**Exercise requirements**.
In the answer, each line must appear exactly as in the records, and no picture may appear.

#### Data to use

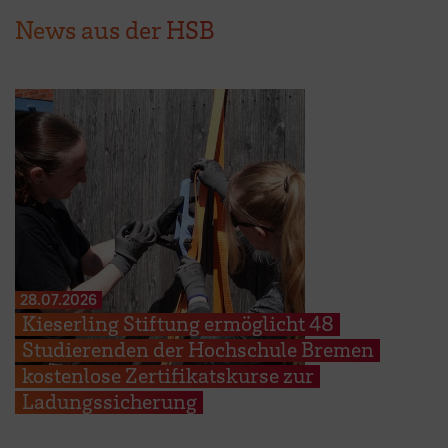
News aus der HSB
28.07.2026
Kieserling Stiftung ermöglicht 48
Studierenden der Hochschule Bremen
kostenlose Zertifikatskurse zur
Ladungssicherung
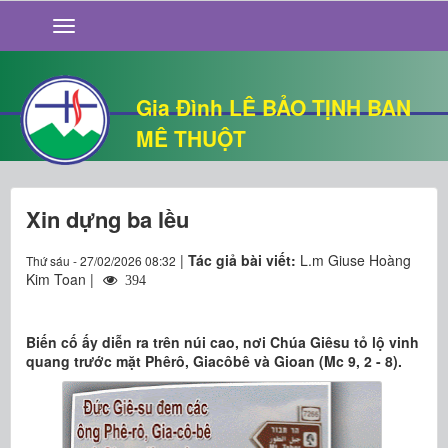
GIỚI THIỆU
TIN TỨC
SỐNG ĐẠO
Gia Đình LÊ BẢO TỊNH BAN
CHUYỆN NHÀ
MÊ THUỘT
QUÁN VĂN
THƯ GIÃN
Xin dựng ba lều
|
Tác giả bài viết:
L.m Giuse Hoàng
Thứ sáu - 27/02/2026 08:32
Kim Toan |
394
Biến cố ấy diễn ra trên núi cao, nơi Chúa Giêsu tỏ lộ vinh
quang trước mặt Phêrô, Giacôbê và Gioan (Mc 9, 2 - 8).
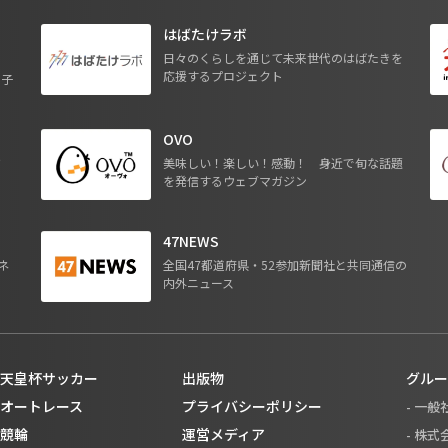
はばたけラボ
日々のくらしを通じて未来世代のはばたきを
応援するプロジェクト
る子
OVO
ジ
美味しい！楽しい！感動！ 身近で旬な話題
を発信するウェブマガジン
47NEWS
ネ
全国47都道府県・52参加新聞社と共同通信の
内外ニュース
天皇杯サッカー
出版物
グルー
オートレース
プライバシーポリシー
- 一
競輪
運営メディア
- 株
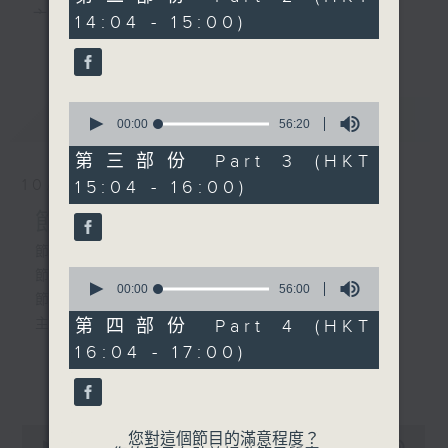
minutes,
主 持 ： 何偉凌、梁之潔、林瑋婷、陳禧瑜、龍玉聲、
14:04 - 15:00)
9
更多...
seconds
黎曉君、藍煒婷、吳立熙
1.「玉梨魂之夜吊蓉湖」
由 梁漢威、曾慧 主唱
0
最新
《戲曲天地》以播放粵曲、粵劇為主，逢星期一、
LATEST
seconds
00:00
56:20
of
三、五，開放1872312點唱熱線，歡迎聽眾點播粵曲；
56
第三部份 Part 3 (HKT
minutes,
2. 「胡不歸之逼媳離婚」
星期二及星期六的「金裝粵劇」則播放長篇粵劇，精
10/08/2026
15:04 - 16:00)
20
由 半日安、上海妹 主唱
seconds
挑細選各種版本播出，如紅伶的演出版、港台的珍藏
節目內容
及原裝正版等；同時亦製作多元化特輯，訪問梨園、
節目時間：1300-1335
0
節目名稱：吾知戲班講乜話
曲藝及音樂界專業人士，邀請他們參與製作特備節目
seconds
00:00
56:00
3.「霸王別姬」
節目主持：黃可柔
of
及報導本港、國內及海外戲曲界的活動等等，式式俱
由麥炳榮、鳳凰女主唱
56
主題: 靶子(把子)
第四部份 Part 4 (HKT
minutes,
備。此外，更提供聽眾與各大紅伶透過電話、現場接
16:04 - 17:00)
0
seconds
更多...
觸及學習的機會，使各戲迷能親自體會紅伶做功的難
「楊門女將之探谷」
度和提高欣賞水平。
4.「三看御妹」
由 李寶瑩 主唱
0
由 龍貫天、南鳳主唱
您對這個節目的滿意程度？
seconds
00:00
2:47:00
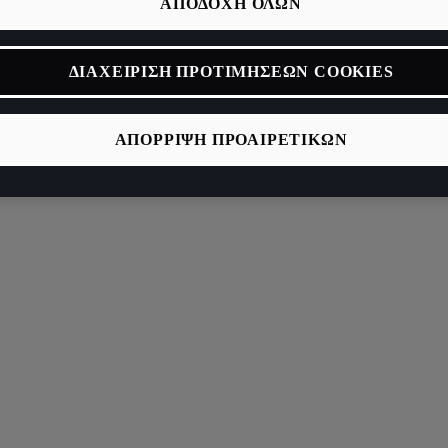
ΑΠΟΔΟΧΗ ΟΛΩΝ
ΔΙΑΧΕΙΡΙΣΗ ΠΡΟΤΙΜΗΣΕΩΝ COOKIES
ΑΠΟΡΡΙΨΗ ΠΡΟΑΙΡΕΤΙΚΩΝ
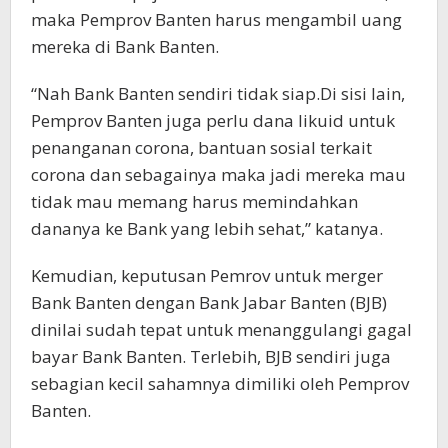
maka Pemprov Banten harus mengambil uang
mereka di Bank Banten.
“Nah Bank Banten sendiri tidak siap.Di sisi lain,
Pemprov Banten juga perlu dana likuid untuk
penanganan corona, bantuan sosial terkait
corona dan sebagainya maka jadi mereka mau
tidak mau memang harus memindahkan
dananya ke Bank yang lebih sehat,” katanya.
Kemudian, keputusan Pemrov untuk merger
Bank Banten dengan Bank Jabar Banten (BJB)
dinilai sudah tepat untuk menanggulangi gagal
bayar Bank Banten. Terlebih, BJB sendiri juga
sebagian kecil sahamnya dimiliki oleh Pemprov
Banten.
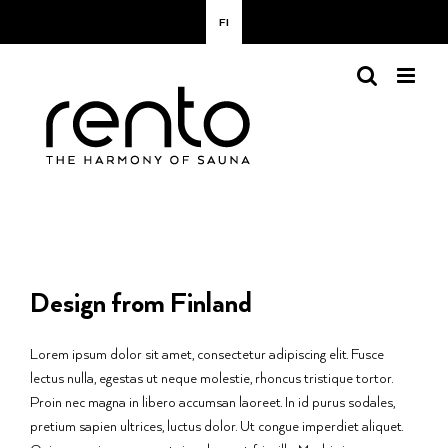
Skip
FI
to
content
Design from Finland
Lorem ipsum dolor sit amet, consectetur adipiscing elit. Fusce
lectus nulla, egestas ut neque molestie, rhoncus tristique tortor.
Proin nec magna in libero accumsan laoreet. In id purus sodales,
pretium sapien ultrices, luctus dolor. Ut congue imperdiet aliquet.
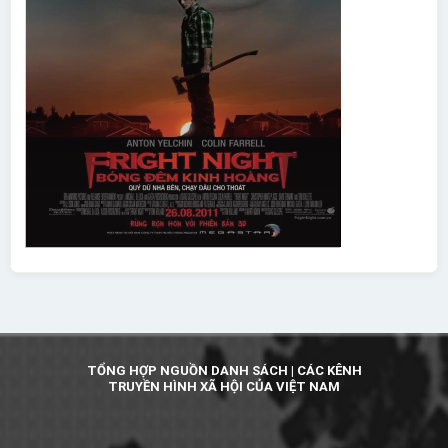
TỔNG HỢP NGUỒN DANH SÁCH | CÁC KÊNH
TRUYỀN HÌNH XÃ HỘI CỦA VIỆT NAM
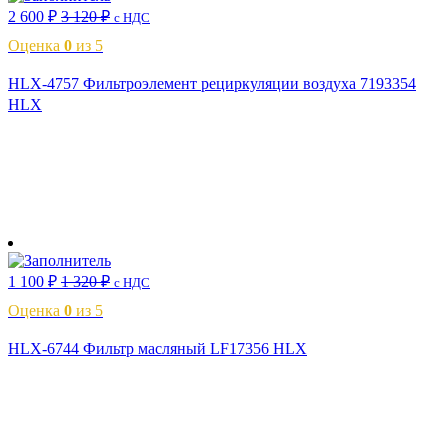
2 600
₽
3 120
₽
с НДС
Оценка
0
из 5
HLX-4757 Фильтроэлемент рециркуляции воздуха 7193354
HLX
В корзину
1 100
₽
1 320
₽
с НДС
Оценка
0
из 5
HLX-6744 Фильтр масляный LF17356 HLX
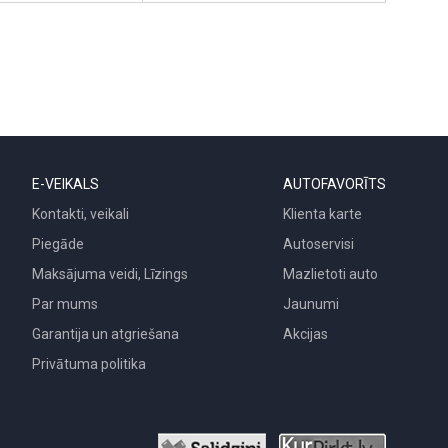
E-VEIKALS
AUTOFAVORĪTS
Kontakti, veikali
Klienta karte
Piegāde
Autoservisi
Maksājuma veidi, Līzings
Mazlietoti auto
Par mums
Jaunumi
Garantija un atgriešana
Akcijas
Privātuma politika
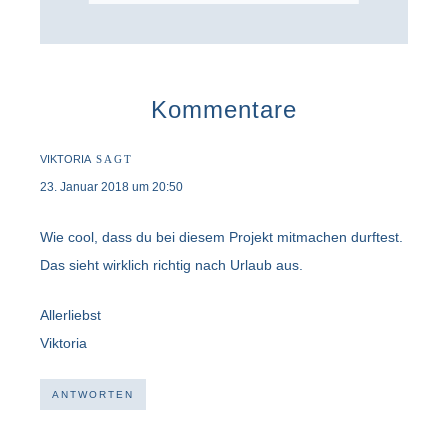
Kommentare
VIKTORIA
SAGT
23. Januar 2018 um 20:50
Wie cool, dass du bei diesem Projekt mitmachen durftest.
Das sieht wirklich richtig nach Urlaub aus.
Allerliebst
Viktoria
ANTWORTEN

########

**Answer box**.
News aus der HSB
28.07.2026
Kieserling Stiftung ermöglicht 48
Studierenden der Hochschule Bremen
kostenlose Zertifikatskurse zur
Ladungssicherung
GIỚI THIỆU
TIN TỨC
SỐNG ĐẠO
Gia Đình LÊ BẢO TỊNH BAN
CHUYỆN NHÀ
MÊ THUỘT
QUÁN VĂN
THƯ GIÃN
Xin dựng ba lều
|
Tác giả bài viết:
L.m Giuse Hoàng
Thứ sáu - 27/02/2026 08:32
Kim Toan |
394
Biến cố ấy diễn ra trên núi cao, nơi Chúa Giêsu tỏ lộ vinh
quang trước mặt Phêrô, Giacôbê và Gioan (Mc 9, 2 - 8).
はばたけラボ
日々のくらしを通じて未来世代のはばたきを
応援するプロジェクト
る子
OVO
ジ
美味しい！楽しい！感動！ 身近で旬な話題
を発信するウェブマガジン
47NEWS
ネ
全国47都道府県・52参加新聞社と共同通信の
内外ニュース
天皇杯サッカー
出版物
グルー
オートレース
プライバシーポリシー
- 一
競輪
運営メディア
- 株
minutes,
主 持 ： 何偉凌、梁之潔、林瑋婷、陳禧瑜、龍玉聲、
14:04 - 15:00)
9
更多...
seconds
黎曉君、藍煒婷、吳立熙
1.「玉梨魂之夜吊蓉湖」
由 梁漢威、曾慧 主唱
0
最新
《戲曲天地》以播放粵曲、粵劇為主，逢星期一、
LATEST
seconds
00:00
56:20
of
三、五，開放1872312點唱熱線，歡迎聽眾點播粵曲；
56
第三部份 Part 3 (HKT
minutes,
2. 「胡不歸之逼媳離婚」
星期二及星期六的「金裝粵劇」則播放長篇粵劇，精
10/08/2026
15:04 - 16:00)
20
由 半日安、上海妹 主唱
seconds
挑細選各種版本播出，如紅伶的演出版、港台的珍藏
節目內容
及原裝正版等；同時亦製作多元化特輯，訪問梨園、
節目時間：1300-1335
0
節目名稱：吾知戲班講乜話
曲藝及音樂界專業人士，邀請他們參與製作特備節目
seconds
00:00
56:00
3.「霸王別姬」
節目主持：黃可柔
of
及報導本港、國內及海外戲曲界的活動等等，式式俱
由麥炳榮、鳳凰女主唱
56
主題: 靶子(把子)
第四部份 Part 4 (HKT
minutes,
備。此外，更提供聽眾與各大紅伶透過電話、現場接
16:04 - 17:00)
0
seconds
更多...
觸及學習的機會，使各戲迷能親自體會紅伶做功的難
「楊門女將之探谷」
度和提高欣賞水平。
4.「三看御妹」
由 李寶瑩 主唱
0
由 龍貫天、南鳳主唱
您對這個節目的滿意程度？
seconds
00:00
2:47:00
ΑΠΟΔΟΧΗ ΟΛΩΝ
ΔΙΑΧΕΙΡΙΣΗ ΠΡΟΤΙΜΗΣΕΩΝ COOKIES
ΑΠΟΡΡΙΨΗ ΠΡΟΑΙΡΕΤΙΚΩΝ
maka Pemprov Banten harus mengambil uang
mereka di Bank Banten.
“Nah Bank Banten sendiri tidak siap.Di sisi lain,
Pemprov Banten juga perlu dana likuid untuk
penanganan corona, bantuan sosial terkait
corona dan sebagainya maka jadi mereka mau
tidak mau memang harus memindahkan
dananya ke Bank yang lebih sehat,” katanya.
Kemudian, keputusan Pemrov untuk merger
Bank Banten dengan Bank Jabar Banten (BJB)
dinilai sudah tepat untuk menanggulangi gagal
bayar Bank Banten. Terlebih, BJB sendiri juga
sebagian kecil sahamnya dimiliki oleh Pemprov
Banten.
Skip
FI
to
content
Design from Finland
Lorem ipsum dolor sit amet, consectetur adipiscing elit. Fusce
lectus nulla, egestas ut neque molestie, rhoncus tristique tortor.
Proin nec magna in libero accumsan laoreet. In id purus sodales,
pretium sapien ultrices, luctus dolor. Ut congue imperdiet aliquet.
TỔNG HỢP NGUỒN DANH SÁCH | CÁC KÊNH
TRUYỀN HÌNH XÃ HỘI CỦA VIỆT NAM
2 600
₽
3 120
₽
с НДС
Оценка
0
из 5
HLX-4757 Фильтроэлемент рециркуляции воздуха 7193354
HLX
В корзину
1 100
₽
1 320
₽
с НДС
Оценка
0
из 5
HLX-6744 Фильтр масляный LF17356 HLX
E-VEIKALS
AUTOFAVORĪTS
Kontakti, veikali
Klienta karte
Piegāde
Autoservisi
Maksājuma veidi, Līzings
Mazlietoti auto
Par mums
Jaunumi
Garantija un atgriešana
Akcijas
Privātuma politika
Kommentare
VIKTORIA
SAGT
23. Januar 2018 um 20:50
Wie cool, dass du bei diesem Projekt mitmachen durftest.
Das sieht wirklich richtig nach Urlaub aus.
Allerliebst
Viktoria
ANTWORTEN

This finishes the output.